Grants and Contributions Program Budget Office of Consumer Affairs – Letter to the Honourable John Manley, Minister of Industry (November 17, 1999)
Honourable John Manley
Minister of Industry
235 Queen Street
11th floor, East Tower
Dear Minister Manley:
Re: Grants and Contributions Program Budget Office of Consumer Affairs
On behalf of the Board of Directors of PIAC, I am writing to request that Industry Canada and the Federal Government give consideration to an increase to the Grants and Contributions program that would be reflected in the next federal budget. The Grants and Contributions Program constitutes the primary source of funding for consumer and public interest organizations across Canada that are engaged in advocacy on consumer issues within the federal domain. The current amount of funds that are allocated through this program to consumer groups and organizations is one million dollars.
This amount, however, is much reduced from past government allocations. In 1984, this program funded projects and consumer groups to a total of 1.8 million dollars. The equivalent amount in 1999 dollars of the 1984 figure is 2.7 million dollars.
The program dollar amount shrank in accordance with the deficit reduction measures implemented by the various federal governments during the decade of the 1990’s. It was solely the straitened financial circumstances of the government that caused this diminution of the program funding. It was not reduced because efficiencies were found, or the need for funding was lessened.
The need for funds has, in fact, increased. As a result of various deregulation initiatives, market forces play a greater role today as the means for consumer protection. However, this has also meant that problems of market failure are more critical and frequently difficult to address without adequate empirical support. In the result, the problems of enabling access by ordinary consumers to the benefits of newly competitive markets have occupied considerable organizational resources and time by a dwindling number of consumer groups.
In addition, governments consistently require the policy advice and assistance from non-commercial interests to assist them in formulating appropriate policy to meet changing public expectations. Examples of such requirements for such input abound in federal initiatives concerning privacy, electronic commerce, competition law, airlines and financial services, where effective policymaking cannot take place without an informed and engaged consumer presence. The blunt fact is that the federal government cannot continue to expect a contribution from the consumer interest sector towards issues of public and governmental concern when it is funded with less than 40% of the resources (in 1999 dollars) than it received in 1984.

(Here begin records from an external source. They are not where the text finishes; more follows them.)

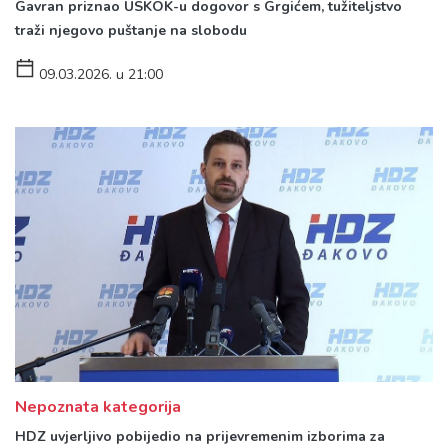
Gavran priznao USKOK-u dogovor s Grgićem, tužiteljstvo
traži njegovo puštanje na slobodu
09.03.2026. u 21:00
Nepoznata kategorija
HDZ uvjerljivo pobijedio na prijevremenim izborima za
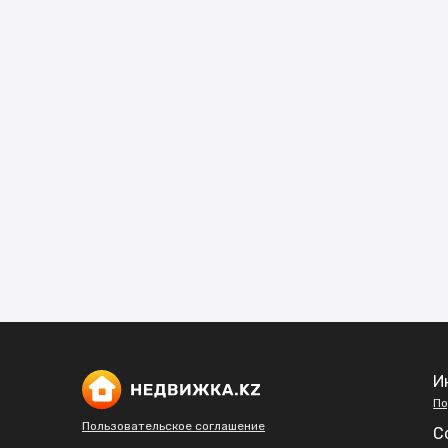
И
По
Пользовательское соглашение
С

I know that we do not have to repeat the litany of good work and assistance that groups and organizations funded by the Grants and Contributions have rendered to Industry Canada in the past with the assistance of this program. As you may be aware, there is also considerable work and assistance that is provided without actual funding through this program. There is little likelihood that any organization will be able to maintain the expertise to successfully execute project grants or to render unfunded assistance unless there is a major boost to consumer group funding.
We have all heard the floodgates response which is front-line defense the government is currently offering for all new requests for funding. We recognize that the government must hold the line to ensure that the improving financial condition of the government does not become a reason, in itself, for undue largesse.
However, in this case, the Grants and Contributions Program is a cost effective investment in making markets and the policies associated with markets work better.
There are few larger concerns for Industry Canada and the government. We hope that the importance of this program will accordingly be recognized with a substantial increase in funding in next year’s budget.